I'm looking for help in modelling and querying my problem domain. My data input is a sequence of real-time measurements which represent trains traveling within Europe. Each measurement is a point on the map, with a type: departure, passage, arrival. It has additional properties like the train id, event time, country code, ... It's 1 year of data, which is about 5M measurements. A sequence of these events for a train specifically is: a departure, followed by a number of passages, and an arrival in a repeating pattern. This represents a train doing some in-between stops like for example for red lights, driver changes, ...
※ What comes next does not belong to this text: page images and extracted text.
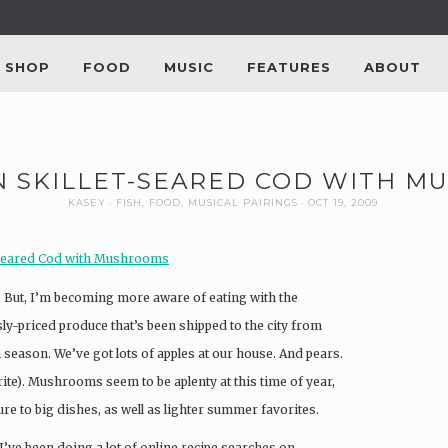
SHOP
FOOD
MUSIC
FEATURES
ABOUT
N SKILLET-SEARED COD WITH 
KASEY
FISH
,
FOOD
,
MUSICAL PAIRINGS
OCT 19, 2009
r. But, I’m becoming more aware of eating with the
ly-priced produce that’s been shipped to the city from
n season. We’ve got lots of apples at our house. And pears.
rite). Mushrooms seem to be aplenty at this time of year,
ure to big dishes, as well as lighter summer favorites.
 I’ve been doing a lot of online recipe searches on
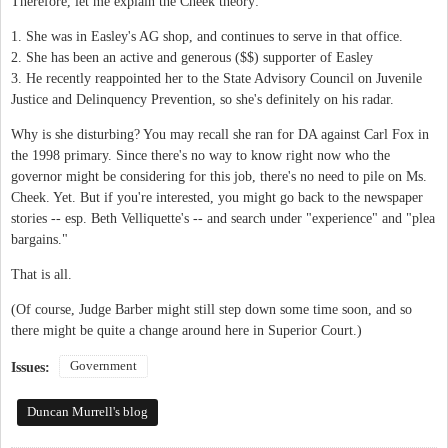
Therefore, let me explain the Cheek theory:
1. She was in Easley's AG shop, and continues to serve in that office.
2. She has been an active and generous ($$) supporter of Easley
3. He recently reappointed her to the State Advisory Council on Juvenile
Justice and Delinquency Prevention, so she's definitely on his radar.
Why is she disturbing? You may recall she ran for DA against Carl Fox in
the 1998 primary. Since there's no way to know right now who the
governor might be considering for this job, there's no need to pile on Ms.
Cheek. Yet. But if you're interested, you might go back to the newspaper
stories -- esp. Beth Velliquette's -- and search under "experience" and "plea
bargains."
That is all.
(Of course, Judge Barber might still step down some time soon, and so
there might be quite a change around here in Superior Court.)
Government
Issues:
Duncan Murrell's blog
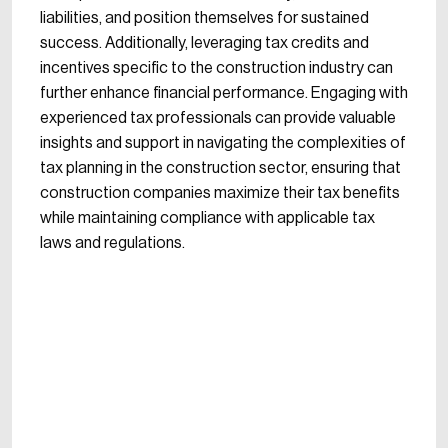
liabilities, and position themselves for sustained
success. Additionally, leveraging tax credits and
incentives specific to the construction industry can
further enhance financial performance. Engaging with
experienced tax professionals can provide valuable
insights and support in navigating the complexities of
tax planning in the construction sector, ensuring that
construction companies maximize their tax benefits
while maintaining compliance with applicable tax
laws and regulations.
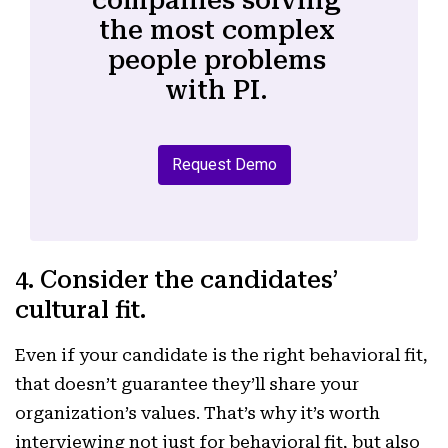
the most complex
people problems
with PI.
Request Demo
4. Consider the candidates’
cultural fit.
Even if your candidate is the right behavioral fit,
that doesn’t guarantee they’ll share your
organization’s values. That’s why it’s worth
interviewing not just for behavioral fit, but also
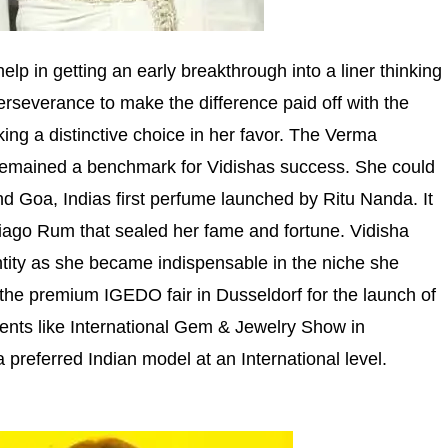
elp in getting an early breakthrough into a liner thinking
perseverance to make the difference paid off with the
g a distinctive choice in her favor. The Verma
emained a benchmark for Vidishas success. She could
d Goa, Indias first perfume launched by Ritu Nanda. It
iago Rum that sealed her fame and fortune. Vidisha
ntity as she became indispensable in the niche she
h the premium IGEDO fair in Dusseldorf for the launch of
ents like International Gem & Jewelry Show in
preferred Indian model at an International level.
What I would like to query on these is custom groupings of these measurements, and then get the distance traveled for each group. Potential type of groupings:

  • group measurements delimited by "departure" and "arrival" events. This would give me the distances traveled between each stop for a specific train
  • country based grouping: this would give the distance traveled by the train in each country
  • time based grouping: distance traveled between two specific points in time

My questions:

  • is this problem domain a good fit for a graph DB?
  • how would this preferably be modeled. I'm a bit deciding between two ways of approaching this: 1. either model the measurements as chain of nodes, with relationships between them. Or 2. model a separate "train" node which has the train id, and then relation to each measurement for that train
  • how would you query this using cypher? I've been reading a lot of documentation about graph grouping, node collapsing and spatial functions. But I'm new to this, so I'm a bit lost on what the correct approach would be.

I would suggest you whiteboard your data model and then take basic data modelling exercise videos by Emil Efram. Later on you can take ETL ,CQL lessons
that will be available on neo4j website indicated below.